Of all the characters you’ve played across different media, did you feel the richest — the most romantic?
Both my turns with Todd Solondz. His writing is so clean, to the point, rich and sparse. One sentence tells a whole story.
The most immersive and by far the richest experience was Rajiv Joseph’s “Gruesome Playground Injuries.” I did it two-handed with Brad Fleischer at the Alley Theater in Houston a few years before my son was born. We’re in Samuel French as the original actors, which feels like something. And it was an amazingly heartbreaking and darkly funny production directed by Rebecca Taichman. Before and during the run in an overwhelmingly hot and sticky Houston, Rajiv, Brad and I stood in the pool of our apartment complex and played the play every day from start to finish. It was a huge task to dedicate to this piece and truly transformative. Imagine running lines to your favorite piece, all reflecting your own life, like a mantra as you wade in a pool day in and day out. It was a revelation and utterly terrifying to live what felt like my own life, from elementary school to being a woman. Every performance and rehearsal is a novel of quietly disturbing hope in coherence.
What character from literature would you most like to play?
Aunt Mame seems like a good starting point.
Do you count books as guilty pleasures?
The Bible. Preferably the Old Testament. You don’t just pull out a Bible somewhere… guilty and pleasurable.
What is the last book you read that made you laugh?
Melissa Rivers’ book about her mother, Joan Rivers. It was so good that I gave it to my own mother a few years before my mother died. I believe this was the last book that made her laugh out loud. It was excellent, we both wholeheartedly agreed. I have to read it again. Oh, drat, my mom still has my copy.
The last book you read that made you cry?
I cried reading Molly Shannon’s new book as she chronicles the final moments of the tragic car accident that killed her mother and sister. Her mother’s last words were questions about her girls. It just broke my heart.

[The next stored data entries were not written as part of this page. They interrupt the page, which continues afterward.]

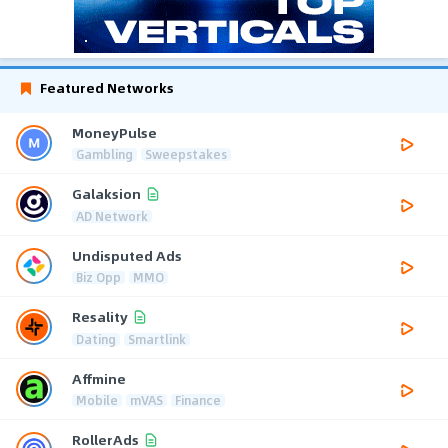
Featured Networks
MoneyPulse
Gambling
Sweepstakes
Galaksion
AD Network
Undisputed Ads
Biz Opp
MMO
Resality
Dating
Smartlink
Affmine
Mobile
mVAS
Finance
RollerAds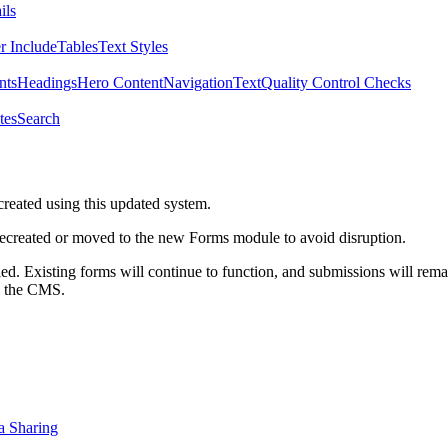
ils
r Include
Tables
Text Styles
nts
Headings
Hero Content
Navigation
Text
Quality Control Checks
tes
Search
created using this updated system.
 recreated or moved to the new Forms module to avoid disruption.
ed. Existing forms will continue to function, and submissions will rema
m the CMS.
a Sharing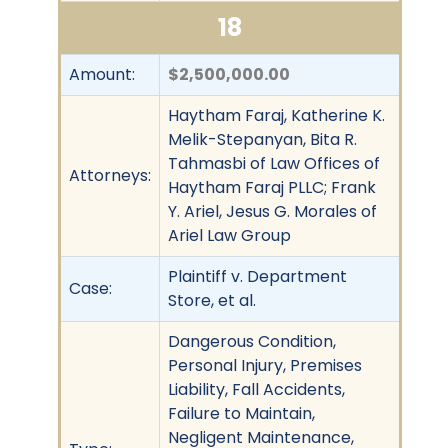
18
Amount:
$2,500,000.00
Haytham Faraj, Katherine K.
Melik-Stepanyan, Bita R.
Tahmasbi of Law Offices of
Attorneys:
Haytham Faraj PLLC; Frank
Y. Ariel, Jesus G. Morales of
Ariel Law Group
Plaintiff v. Department
Case:
Store, et al.
Dangerous Condition,
Personal Injury, Premises
Liability, Fall Accidents,
Failure to Maintain,
Negligent Maintenance,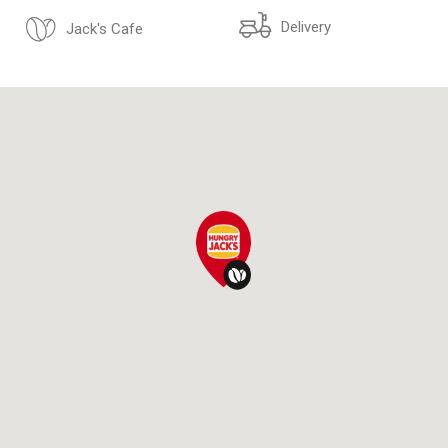
Delivery
Jack's Cafe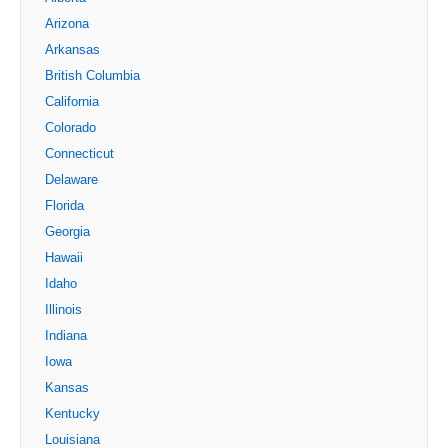
Arizona
Arkansas
British Columbia
California
Colorado
Connecticut
Delaware
Florida
Georgia
Hawaii
Idaho
Illinois
Indiana
Iowa
Kansas
Kentucky
Louisiana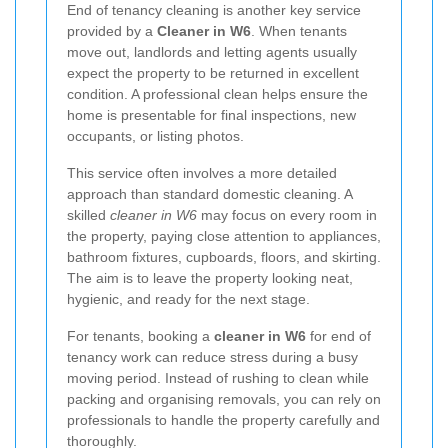
End of tenancy cleaning is another key service
provided by a
Cleaner in W6
. When tenants
move out, landlords and letting agents usually
expect the property to be returned in excellent
condition. A professional clean helps ensure the
home is presentable for final inspections, new
occupants, or listing photos.
This service often involves a more detailed
approach than standard domestic cleaning. A
skilled
cleaner in W6
may focus on every room in
the property, paying close attention to appliances,
bathroom fixtures, cupboards, floors, and skirting.
The aim is to leave the property looking neat,
hygienic, and ready for the next stage.
For tenants, booking a
cleaner in W6
for end of
tenancy work can reduce stress during a busy
moving period. Instead of rushing to clean while
packing and organising removals, you can rely on
professionals to handle the property carefully and
thoroughly.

The last book you read that made you furious?
Joyful Clemantine Wamariya’s “The Girl Who Smiled Beads” (written with Elizabeth Weil). Wamariya writes so purely about her incredible escape from the Rwandan genocide and her trip to the United States. The author’s strength and resilience are explored so beautifully. I felt helplessly enraged at the injustice and cruelty, but also comforted by the writer’s presence. Reading Elie Wiesel’s “Night” and Harriet E. Wilson’s “Our Nig: Or, Sketches From the Life of a Free Black” at age 14 were side experiences of reading.